After getting admitted to the bar, McDowell began practicing law in Drew, where he worked as a public defender. He began his private practice in 1975, representing several clients in cases pertaining to civil rights. From 1977 to 1979, he served as the managing attorney for North Mississippi Rural Legal Services in Clarksdale, Mississippi. He was also part of a group of lawyers that sought to reexamine cases regarding civil rights activists who had been killed. As part of this activism, McDowell and other African American community leaders pressured district attorneys to revive cases—many of which having never resulted in a prosecution—on killed African American civil rights activists.' According to reporter Jerry Mitchell of Mississippi Today, McDowell and others wished to prosecute the killer of civil rights activists in a similar manner to how "Nazi war criminals" had been prosecuted. In the 1970s, prior to starting his private practice, he also served as the associate director of the Mississippi Bar Legal Services Program.

=== NAACP ===
In addition to his work as a lawyer, McDowell served as a field secretary for the NAACP in Mississippi, a position he held into the 1980s. In 1986, in his capacity as a regional head of the NAACP, he used the organization to support a successful unionization drive at the Delta Pride catfish processing plant in Sunflower County, which eventually resulted in the 1990 Delta Pride strike.

=== Government ===

McDowell held several roles in government at both the local and state levels. In Drew, he served as a member of the local school board, the board of aldermen, and the vice mayor, while also acting as the chairman for Sunflower County chapter of the Mississippi Democratic Party.
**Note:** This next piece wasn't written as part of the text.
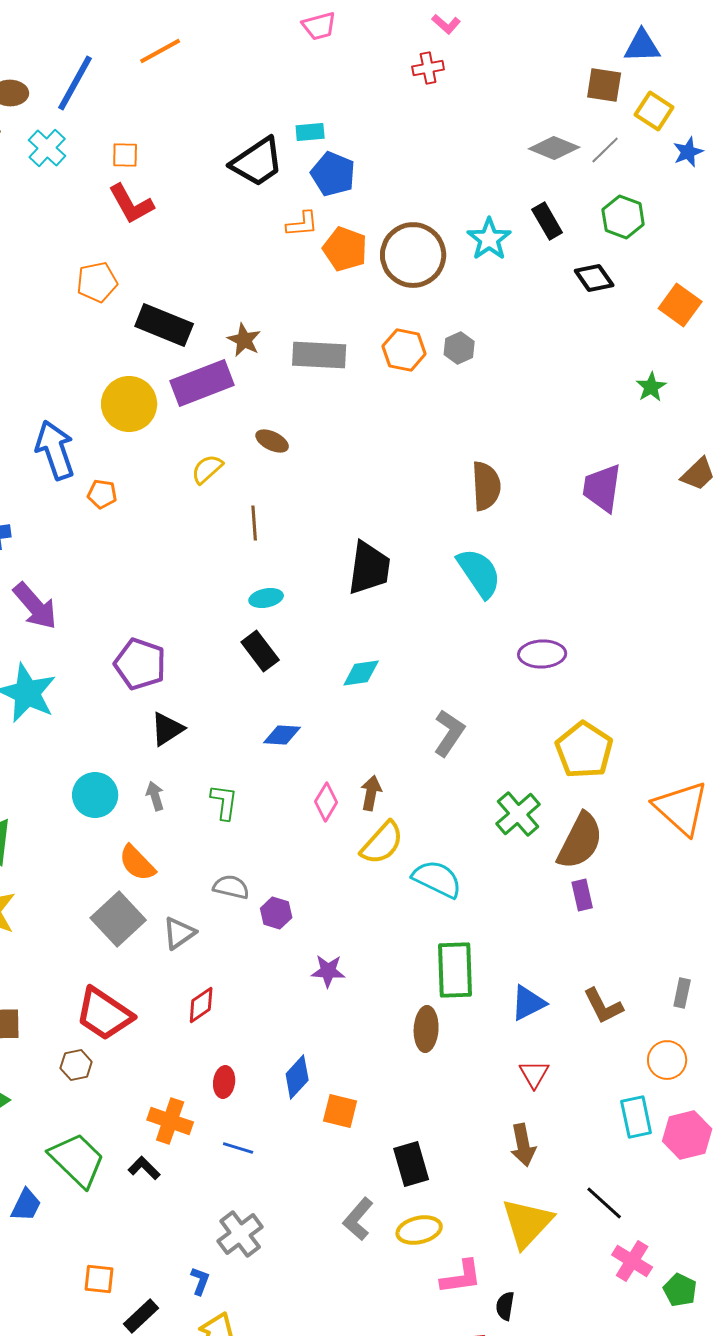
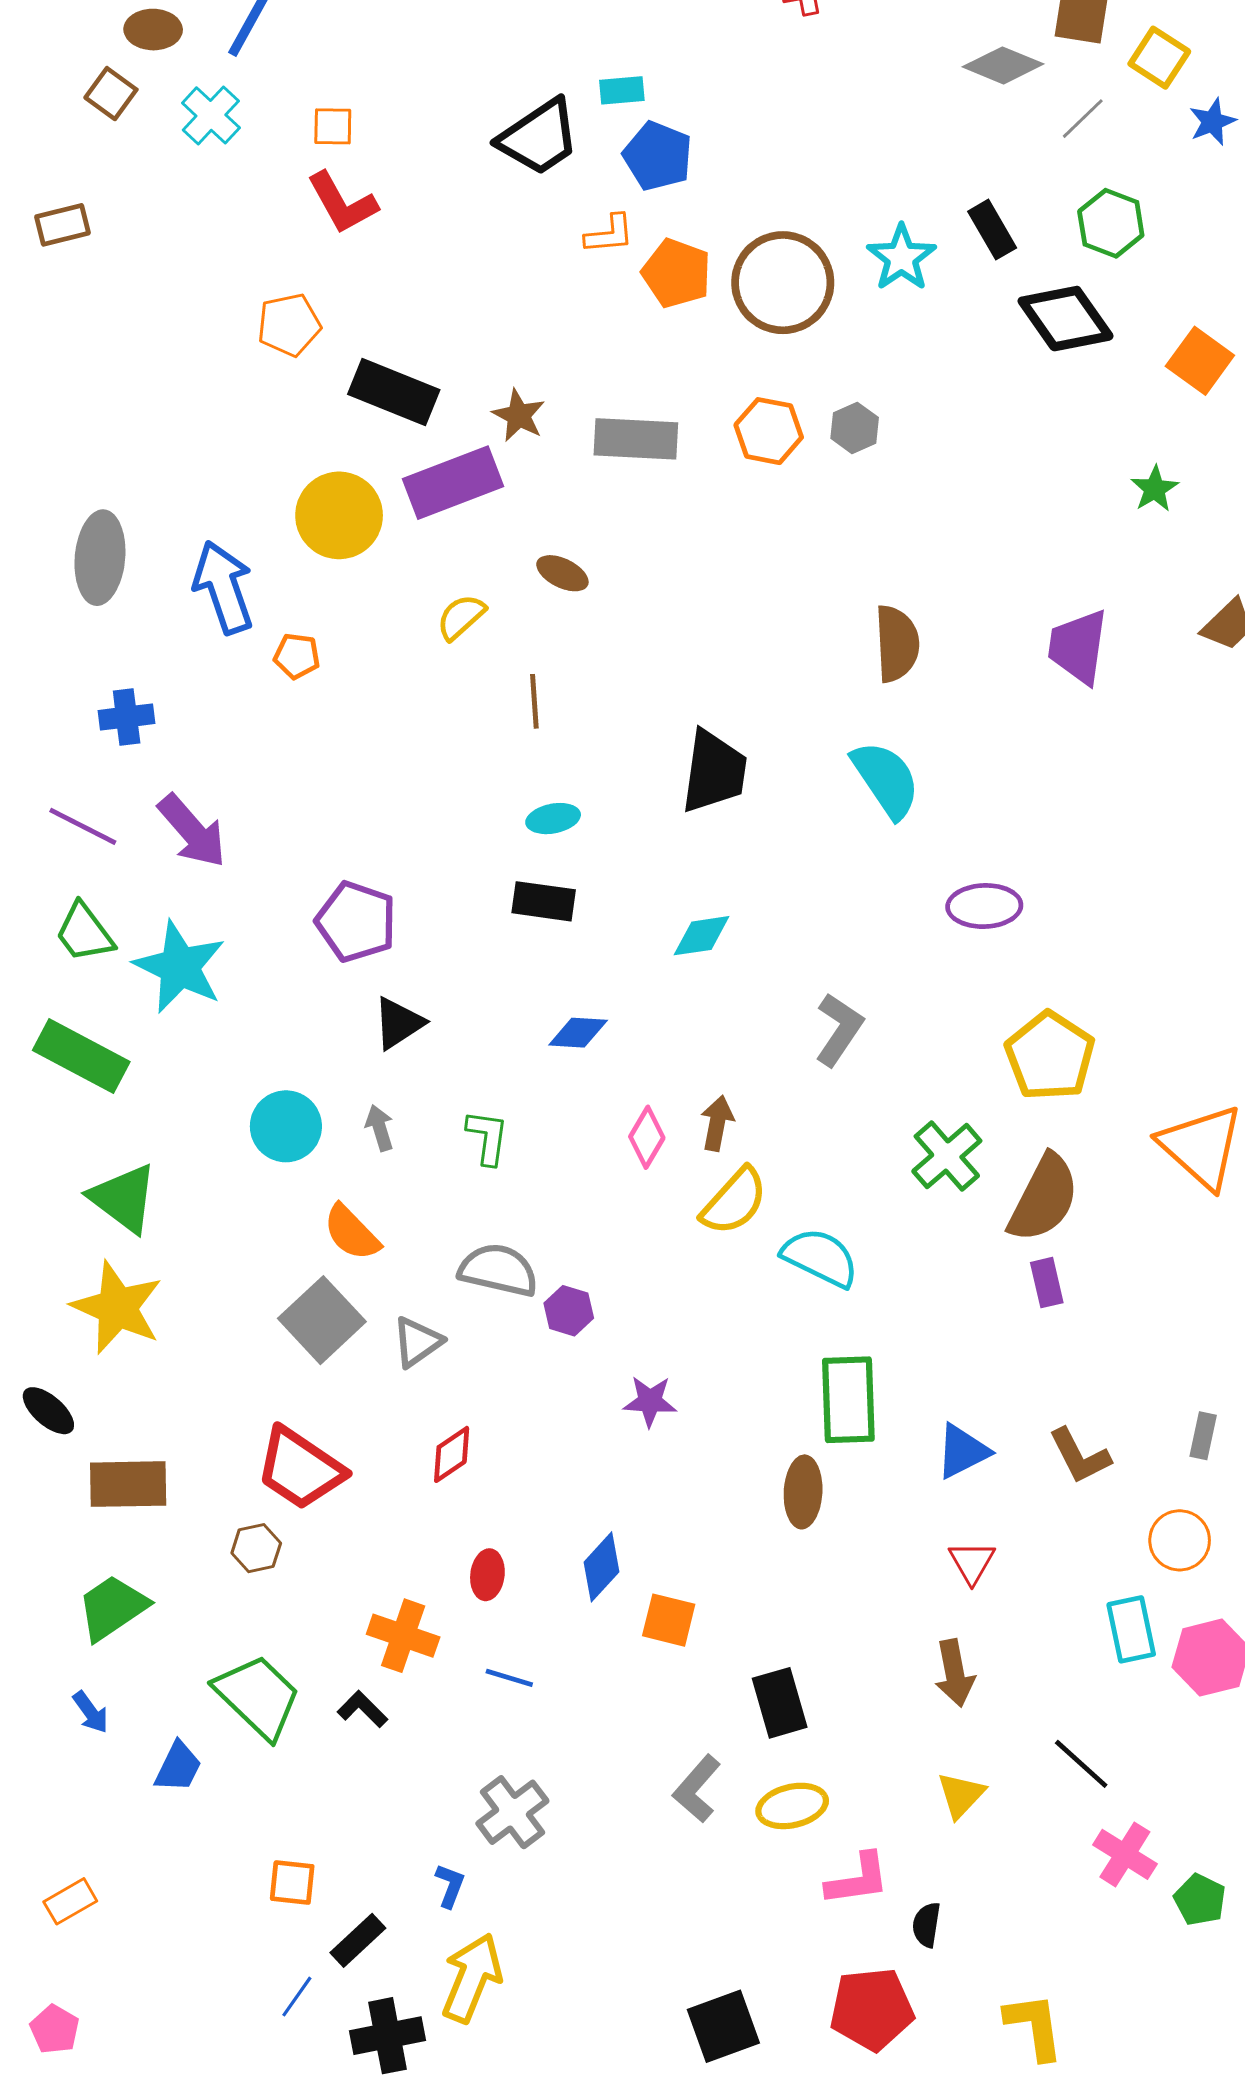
gray diamond: (554, 148) -> (1003, 65), moved
black diamond: (594, 278) -> (1066, 319), size x1.5
black rectangle: (260, 651) -> (544, 901), turned -45
gray semicircle: (231, 887) -> (498, 1270), size x1.4
yellow triangle: (527, 1223) -> (961, 1795), size x0.6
At the state level, he became the executive director of the Mississippi Head Start Training Coordinating Council in 1969 and was made the state's coordinator for the program in 1973. In the 1970s, he also served as a member of the board of directors for the Mississippi State Penitentiary, a role he relinquished in 1978 after he was elected the county judge for Tunica County, Mississippi.

== Death ==
On March 13, 1997, (Note: Multiple sources state that McDowell's dead body was discovered on March 13, 1997. However, in their reporting of the event, The Washington Post gave the date as March 14.) local police in Sunflower County found McDowell dead in his apartment, having suffered two gunshot wounds. At the time, McDowell was living alone in Drew. Relatives of his had requested the police to check on him after noticing that the front door to his residence was open and his vehicle was gone. According to the Associated Press, the police accused Juanrez Webb, a 19-year-old client of McDowell's, of killing him in the act of robbery. Webb was charged with capital murder, as well as grand larceny for the theft of McDowell's car, and was imprisoned in the Sunflower County Jail. At the time of his death, McDowell was still working as a public defender in the county.

Several months after his death, a fire destroyed his law offices, in the process also destroying many documents pertaining to his career and investigations into civil rights cases.

== Personal life ==
McDowell was active in the Alpha Phi Alpha fraternity and was a leader in a local masonic Grand Lodge. He was also a senior pastor of the Greater Holly Grove Missionary Baptist Church of Drew.